今回はMSRのPontoとMicroraftという2つのモデルをレンタルして試した。パックラフトのことはまだ分からないが、自分が比較可能なテントやストーブなど他の製品でのMSRのポジションを考えると、パフォーマンス・価格・耐久性のバランスが、無難な塩梅の設計思想なんだろうとは思う。今回使ったのはMSRとしては一人用の小型のモデルだ。しかし、それでも大きすぎてフラットバーじゃないと自転車に載せるのは無理だった。

MSRではないが、さらに小型のモデルだとドロップハンドルのブラケットの間に収まるらしい。ただそれでもパドルとライフジャケットは課題として残りそうだ。

MTBの場合、パドルをフレームに合わせると奇跡的にシンデレラフィットした。

カメラとの相性が悪い

これは自転車関係なくパックラフトそのものの欠点だけど、乗りながらでも何となくカメラが使えている自転車と比べると、カメラと合わせるのは相当難しそうな感触だった。今回はカメラを使うことを完全に諦め、本稿の写真もすべてiPhoneで撮影されている。

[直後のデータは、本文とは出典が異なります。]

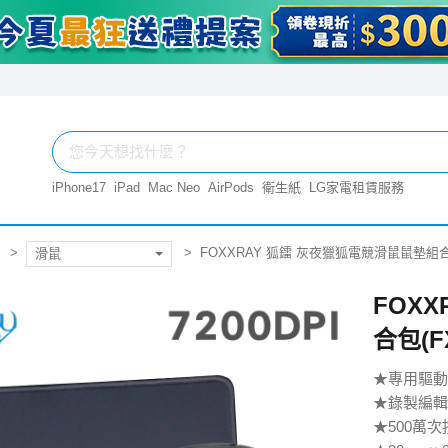
iPhone17
iPad
Mac Neo
AirPods
衛生紙
LG家電租賃服務
FOXXRAY 狐鐳 灰夜獵狐電競滑鼠鼠墊組合包(
滑鼠
FOX
合包(FX
★專用驅動
★錄製編輯
★500萬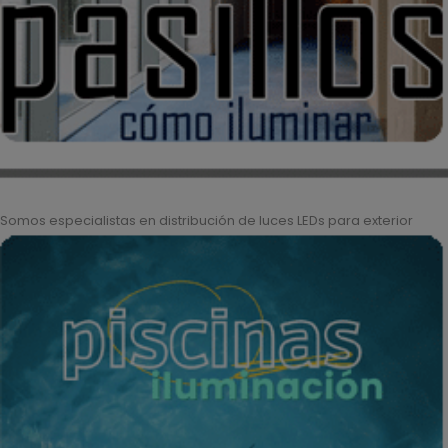
Somos especialistas en distribución de luces LEDs para exterior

まず実際にやったからこその気付きとして、想像よりずっと激しくカメラに水しぶきがかかるので、かなり気を遣うことが分かった。

そうでなくてもパックラフトを漕いでいる間はパドルをずっと持っているので、カメラを構えるなら手を完全に離す必要がある。パドルから手を話すと推進力は完全になくなるが、何もしないと水に流されて、パックラフトが進んだり回転するので、写真を撮るにはかなり不利な条件になる。

今回の練習のためにTRAILSなんかで予習してきたが、確かにカメラ持ってる人は見てない気がする。その理由が扱いづらいからだとしたら、今となって考えれば納得の理由である。

パックラフトの使い所

浜名湖を適当に漕いで自転車で戻ってくるという今回のルートは、完全に練習のためだけであって、もちろんパックラフトを使う理由はまったくない。しかし実際にパックラフトをバイクパッキングに導入するなら、何か必然性が欲しい。考えてみればここが一番難しく、センスが要求されるポイントになりそうだ。バイクパッキングも同じで、車やバイクじゃなくて、あえて自転車で行く意義のあるルートが美しいと思う (もちろんそうでなくでも自転車は楽しい)。

例えば自転車が入れない場所にパックラフトを使うことで到達するのであれば、パックラフトを使う意味が出てきそうだ。具体的には知床半島のようような道が通っていない場所や無人島だ。

見方を変えてパックラフト側の都合を考えると、自転車を積む意味は簡単に見いだせるかもしれない。パックラフトをメインに据えつつ、自転車を陸地のアプローチとして利用するというのは、Bikeraftingの十分なモチベーションになると思っている。

と、色々思うことはあるんだけど、そもそもパックラフト自体の経験が少ないので、まずは遊びながら勘を身に着けていかないといけないなと考えている。